This is the first SML program I’ve written since 23 years ago. I enjoyed writing it, even though it’s longer than I’d hoped. The Basis library doesn’t offer a whole lot, but it’s nicely structured and easy to understand. To my eye the syntax is fairly clear. I had some minor problems getting the syntax right first time—I kept itching to add end or semicolons in unnecessary places—but once written, it worked, and my first attempt was fine with very large input files.

I had fun messing around with a few different function compositions before settling on the one above, which takes the view that, since summing up a list is habitually expressed in functional languages as an application of fold, we could start with a function to apply a fold over the sequence of lines in a file.

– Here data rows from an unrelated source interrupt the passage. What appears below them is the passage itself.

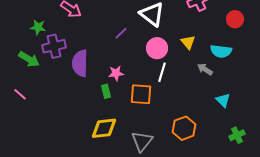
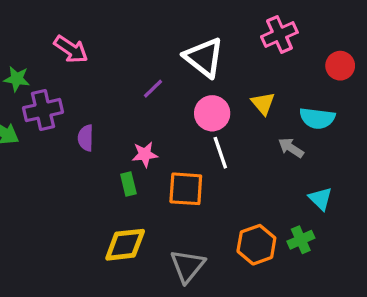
purple semicircle: (80, 63) -> (86, 138), size x0.6
white line: (162, 72) -> (220, 153), turned -36
green cross: (237, 135) -> (301, 240), moved

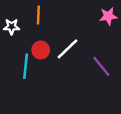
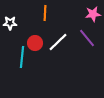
orange line: (38, 15) -> (45, 13), moved
purple line: (101, 66) -> (87, 38), moved

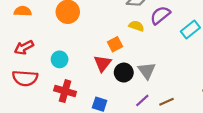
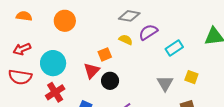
cyan circle: (60, 59) -> (53, 63), size x1.6
gray triangle: (147, 71) -> (165, 83), moved
red cross: (65, 91) -> (55, 92), turned 36

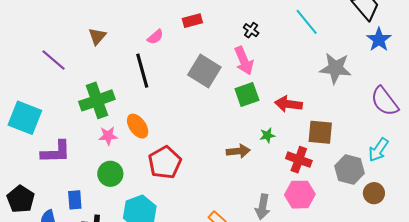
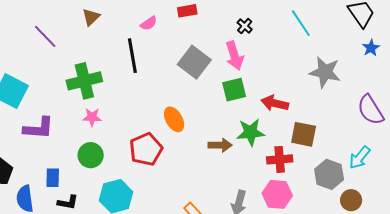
blue star: (379, 40) -> (371, 48), size x0.7
orange ellipse: (138, 126) -> (174, 119), moved
green star: (267, 135) -> (251, 132), size x1.8
red cross: (299, 160) -> (280, 159), turned -30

More abstractly, there’s something delightful about writing a language with a small syntax that was fixed and standardised 18 years ago and that has more than one conforming implementation to choose from. C++ programmers (like me) have spent much of those 18 years worrying about which bits of which sprawling standards are available in which compiler. And let’s not talk about the lifespans of web development frameworks.

To build and run it I used the MLton native-code compiler:

$ time mlton -output sum-sml sum.sml

real 0m2.295s
user 0m2.160s
sys 0m0.103s
$ time ./sum-sml big-data.csv 
150.595368855,68.9467923856,[...]

real 0m16.383s
user 0m16.370s
sys 0m0.027s
$

The executable was a 336K native binary with dependencies on libm, libgmp, and libc. Although the compiler has a good reputation, this was (spoiler alert!) the slowest of these language examples both to build and to run. I also tried the PolyML compiler, with which it took less than a tenth of a second to compile but 26 seconds to run, and Moscow ML, which was also fast to compile but much slower to run.

OCaml

OCaml is a more recent language, from the same root but with a more freewheeling style. It seems to have more library support than SML and, almost certainly, more users. I started taking an interest in it recently because of its use in the Mirage OS unikernel project—but of these examples it’s the one in which I’m least confident in my ability to write idiomatic code.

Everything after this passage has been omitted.